First off love your videos...

As far as Oscar ped and Malinois peds in general,almost a mute point. Oscar was born in 1986, even if his ped is falsed... he produced some good dogs. He was one of the better stud dogs available at the time. 

Contact Peter Engel directly.... [email protected] or http://www.loewenfels.info/


----------



## Timothy Stacy (Jan 29, 2009)

Don't know about your question on Oscar but congrats on Lara and her PH1.


----------



## Eran Maschkowski (Jul 11, 2006)

mario- thanks for your complimants.
about contacting peter engel , i don't think that he will admit that his NR1 stud and kennel founder was with a false pedigrees!

timothy- thank you too.
at the moment i am training KNPV with another dog too he is a son of lara named "Grim", i hope to make an exame this october.


----------



## Guest (Dec 1, 2008)

Eran Maschkowski said:


> Hello
> This dog is supposed to be "the" number 1 "german" bloodlines malinois producer and founder.
> 
> But I have heard that this dog was actually without a pedigree and comes from KNPV x-malinois bloodlines .
> ...


----------



## Jim Engel (Nov 14, 2007)

*A word to the wise.*

There are false pedigrees in all breeds and in all lines,
and this is particularly of the working lines and particularly
true of the Malinois.

In human genealogies, it its typical to assume a ten percent
false indication of the father, there are always women for one
reason or another getting a little on the side.
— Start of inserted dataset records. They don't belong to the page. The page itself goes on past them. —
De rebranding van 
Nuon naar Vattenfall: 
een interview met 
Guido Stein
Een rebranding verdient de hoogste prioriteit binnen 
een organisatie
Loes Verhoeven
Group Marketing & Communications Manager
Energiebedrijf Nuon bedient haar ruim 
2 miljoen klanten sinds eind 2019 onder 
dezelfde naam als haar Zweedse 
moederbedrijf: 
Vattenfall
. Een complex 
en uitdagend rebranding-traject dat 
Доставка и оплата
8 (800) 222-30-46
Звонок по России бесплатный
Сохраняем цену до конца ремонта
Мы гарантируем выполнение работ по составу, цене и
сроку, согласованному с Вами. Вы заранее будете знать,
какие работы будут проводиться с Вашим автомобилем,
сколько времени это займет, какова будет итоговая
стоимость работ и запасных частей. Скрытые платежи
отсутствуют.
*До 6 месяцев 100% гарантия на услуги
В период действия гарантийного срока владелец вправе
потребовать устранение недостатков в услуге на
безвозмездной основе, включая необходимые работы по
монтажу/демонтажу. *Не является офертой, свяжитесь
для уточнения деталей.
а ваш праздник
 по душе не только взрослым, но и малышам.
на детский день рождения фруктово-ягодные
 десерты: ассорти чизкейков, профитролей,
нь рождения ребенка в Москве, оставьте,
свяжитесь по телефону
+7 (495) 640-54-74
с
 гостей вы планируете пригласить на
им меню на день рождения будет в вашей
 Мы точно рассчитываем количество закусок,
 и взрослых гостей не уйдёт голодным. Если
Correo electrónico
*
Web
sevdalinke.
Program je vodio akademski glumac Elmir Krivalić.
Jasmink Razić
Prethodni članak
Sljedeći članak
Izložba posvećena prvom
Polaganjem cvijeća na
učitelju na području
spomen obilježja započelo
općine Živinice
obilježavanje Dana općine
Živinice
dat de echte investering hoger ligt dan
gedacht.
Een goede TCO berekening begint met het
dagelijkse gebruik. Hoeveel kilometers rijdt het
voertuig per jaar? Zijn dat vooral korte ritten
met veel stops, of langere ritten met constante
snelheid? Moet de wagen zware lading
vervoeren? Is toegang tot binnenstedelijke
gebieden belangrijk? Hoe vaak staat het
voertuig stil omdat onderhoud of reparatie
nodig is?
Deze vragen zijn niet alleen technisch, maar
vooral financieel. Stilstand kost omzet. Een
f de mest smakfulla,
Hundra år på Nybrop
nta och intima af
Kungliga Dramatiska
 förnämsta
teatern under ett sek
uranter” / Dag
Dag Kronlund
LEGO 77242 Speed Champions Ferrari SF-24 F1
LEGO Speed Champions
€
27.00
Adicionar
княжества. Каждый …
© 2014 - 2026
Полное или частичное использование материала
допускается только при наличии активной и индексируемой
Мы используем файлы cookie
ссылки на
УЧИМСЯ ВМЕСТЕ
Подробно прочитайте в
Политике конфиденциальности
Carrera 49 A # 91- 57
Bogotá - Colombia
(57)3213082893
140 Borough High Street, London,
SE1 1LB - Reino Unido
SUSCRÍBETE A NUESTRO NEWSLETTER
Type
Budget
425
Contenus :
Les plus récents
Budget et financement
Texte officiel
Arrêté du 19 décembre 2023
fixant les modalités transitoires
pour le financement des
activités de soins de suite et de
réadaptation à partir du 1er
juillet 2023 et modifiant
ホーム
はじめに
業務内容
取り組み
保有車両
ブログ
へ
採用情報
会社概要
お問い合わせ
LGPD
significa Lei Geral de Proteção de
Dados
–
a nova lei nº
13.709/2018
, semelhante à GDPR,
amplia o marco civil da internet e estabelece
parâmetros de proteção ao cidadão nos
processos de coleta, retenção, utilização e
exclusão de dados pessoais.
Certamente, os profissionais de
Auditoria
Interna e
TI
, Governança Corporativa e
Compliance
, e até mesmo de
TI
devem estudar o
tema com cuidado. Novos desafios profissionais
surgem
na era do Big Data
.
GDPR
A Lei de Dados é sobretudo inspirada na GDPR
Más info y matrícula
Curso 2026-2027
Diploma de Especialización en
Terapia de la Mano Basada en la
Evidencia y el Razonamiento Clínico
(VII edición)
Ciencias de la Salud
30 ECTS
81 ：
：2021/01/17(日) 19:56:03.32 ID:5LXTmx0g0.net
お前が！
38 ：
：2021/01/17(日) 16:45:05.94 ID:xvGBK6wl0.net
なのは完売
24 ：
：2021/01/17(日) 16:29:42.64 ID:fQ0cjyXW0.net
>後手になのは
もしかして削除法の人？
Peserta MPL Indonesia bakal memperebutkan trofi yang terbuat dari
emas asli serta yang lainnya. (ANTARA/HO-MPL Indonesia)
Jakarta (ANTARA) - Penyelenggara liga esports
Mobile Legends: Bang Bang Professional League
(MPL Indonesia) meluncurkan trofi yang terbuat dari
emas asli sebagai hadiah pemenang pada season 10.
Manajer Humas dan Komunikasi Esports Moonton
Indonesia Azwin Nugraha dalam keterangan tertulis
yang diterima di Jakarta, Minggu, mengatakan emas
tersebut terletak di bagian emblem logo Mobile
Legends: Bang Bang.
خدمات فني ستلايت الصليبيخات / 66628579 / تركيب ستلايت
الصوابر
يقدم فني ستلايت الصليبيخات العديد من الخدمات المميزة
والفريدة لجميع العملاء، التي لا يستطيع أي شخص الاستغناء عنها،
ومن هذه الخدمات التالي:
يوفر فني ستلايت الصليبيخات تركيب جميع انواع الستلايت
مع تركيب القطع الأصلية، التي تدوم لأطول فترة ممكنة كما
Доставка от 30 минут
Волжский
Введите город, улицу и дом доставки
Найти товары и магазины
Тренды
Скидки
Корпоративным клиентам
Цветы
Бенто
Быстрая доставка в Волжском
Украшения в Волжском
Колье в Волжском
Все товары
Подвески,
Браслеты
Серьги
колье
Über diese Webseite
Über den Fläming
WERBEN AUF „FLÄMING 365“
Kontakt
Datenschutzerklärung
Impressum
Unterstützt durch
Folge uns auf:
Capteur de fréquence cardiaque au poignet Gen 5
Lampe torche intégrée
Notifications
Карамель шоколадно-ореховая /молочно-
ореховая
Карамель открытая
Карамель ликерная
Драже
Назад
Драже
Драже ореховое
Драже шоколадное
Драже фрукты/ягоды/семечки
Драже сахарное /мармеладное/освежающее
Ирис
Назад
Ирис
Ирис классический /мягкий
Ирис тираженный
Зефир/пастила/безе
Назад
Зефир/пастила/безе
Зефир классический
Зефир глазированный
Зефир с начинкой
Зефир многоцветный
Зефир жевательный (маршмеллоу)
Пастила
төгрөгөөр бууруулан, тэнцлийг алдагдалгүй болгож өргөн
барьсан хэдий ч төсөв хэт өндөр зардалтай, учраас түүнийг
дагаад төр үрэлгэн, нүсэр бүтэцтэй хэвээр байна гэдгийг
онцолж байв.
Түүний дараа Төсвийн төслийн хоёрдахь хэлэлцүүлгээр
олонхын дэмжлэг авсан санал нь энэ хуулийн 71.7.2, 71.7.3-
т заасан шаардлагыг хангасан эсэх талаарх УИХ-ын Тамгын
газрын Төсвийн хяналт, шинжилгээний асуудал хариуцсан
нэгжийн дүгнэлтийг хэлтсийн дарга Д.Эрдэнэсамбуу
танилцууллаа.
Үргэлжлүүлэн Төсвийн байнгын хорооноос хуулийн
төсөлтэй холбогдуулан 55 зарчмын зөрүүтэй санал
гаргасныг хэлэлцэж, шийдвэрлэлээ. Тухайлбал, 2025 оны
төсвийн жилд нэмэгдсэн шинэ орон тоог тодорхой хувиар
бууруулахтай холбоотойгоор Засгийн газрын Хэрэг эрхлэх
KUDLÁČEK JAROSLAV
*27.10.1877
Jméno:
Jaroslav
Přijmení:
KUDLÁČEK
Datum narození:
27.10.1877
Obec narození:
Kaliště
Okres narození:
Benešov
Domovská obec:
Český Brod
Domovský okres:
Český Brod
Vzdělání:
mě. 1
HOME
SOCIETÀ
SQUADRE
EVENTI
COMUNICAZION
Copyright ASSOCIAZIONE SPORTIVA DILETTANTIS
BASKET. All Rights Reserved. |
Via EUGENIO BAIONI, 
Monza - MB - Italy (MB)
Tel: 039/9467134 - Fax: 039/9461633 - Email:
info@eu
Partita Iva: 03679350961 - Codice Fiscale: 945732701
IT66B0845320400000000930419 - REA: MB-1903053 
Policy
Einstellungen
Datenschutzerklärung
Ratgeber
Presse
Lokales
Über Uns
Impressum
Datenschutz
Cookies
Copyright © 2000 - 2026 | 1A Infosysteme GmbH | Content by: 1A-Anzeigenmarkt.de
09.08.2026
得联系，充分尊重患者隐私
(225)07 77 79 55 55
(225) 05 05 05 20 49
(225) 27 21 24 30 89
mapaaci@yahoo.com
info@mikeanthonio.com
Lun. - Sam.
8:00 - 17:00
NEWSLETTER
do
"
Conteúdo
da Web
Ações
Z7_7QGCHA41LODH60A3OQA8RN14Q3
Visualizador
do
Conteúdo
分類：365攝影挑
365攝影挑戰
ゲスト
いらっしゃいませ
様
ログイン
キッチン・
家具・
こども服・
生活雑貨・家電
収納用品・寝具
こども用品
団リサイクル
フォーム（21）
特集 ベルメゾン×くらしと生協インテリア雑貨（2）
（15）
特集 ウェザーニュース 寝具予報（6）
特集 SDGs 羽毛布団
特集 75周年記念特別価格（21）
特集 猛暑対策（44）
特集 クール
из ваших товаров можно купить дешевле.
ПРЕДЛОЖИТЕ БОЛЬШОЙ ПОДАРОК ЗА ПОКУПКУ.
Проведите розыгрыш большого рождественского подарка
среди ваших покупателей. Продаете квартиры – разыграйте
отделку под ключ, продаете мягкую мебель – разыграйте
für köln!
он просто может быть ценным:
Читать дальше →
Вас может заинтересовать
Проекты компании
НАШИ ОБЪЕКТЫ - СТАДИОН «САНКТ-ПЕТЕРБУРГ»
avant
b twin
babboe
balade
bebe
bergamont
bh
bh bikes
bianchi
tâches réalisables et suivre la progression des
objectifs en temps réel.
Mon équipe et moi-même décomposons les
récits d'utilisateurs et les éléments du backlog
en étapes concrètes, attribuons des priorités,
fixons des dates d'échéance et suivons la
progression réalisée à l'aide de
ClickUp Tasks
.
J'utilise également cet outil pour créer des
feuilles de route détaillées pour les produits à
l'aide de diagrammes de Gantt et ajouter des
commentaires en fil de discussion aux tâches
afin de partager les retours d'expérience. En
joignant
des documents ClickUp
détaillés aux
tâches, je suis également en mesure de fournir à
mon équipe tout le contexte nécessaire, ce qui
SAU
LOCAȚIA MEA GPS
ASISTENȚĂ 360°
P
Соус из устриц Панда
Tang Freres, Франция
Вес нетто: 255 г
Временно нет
I know that there are false registrations in Bouvier des Flandres
lines, and I know to some extent where thy are. More to the
point I know where to find out.

The wrong way is to go on some internet list and encourage
speculation and gossip, this is going to get you the reputation
of an indiscreet and not serious person.

If you are going to work and breed within a particular set of
lines or training tradition, then you need to establish relationships
and perhaps establish a mentor among those already established.

This is the most useful and reliable means of getting advice and
help. And it is by far the best way to buy breeding stock and
young animals to train.


----------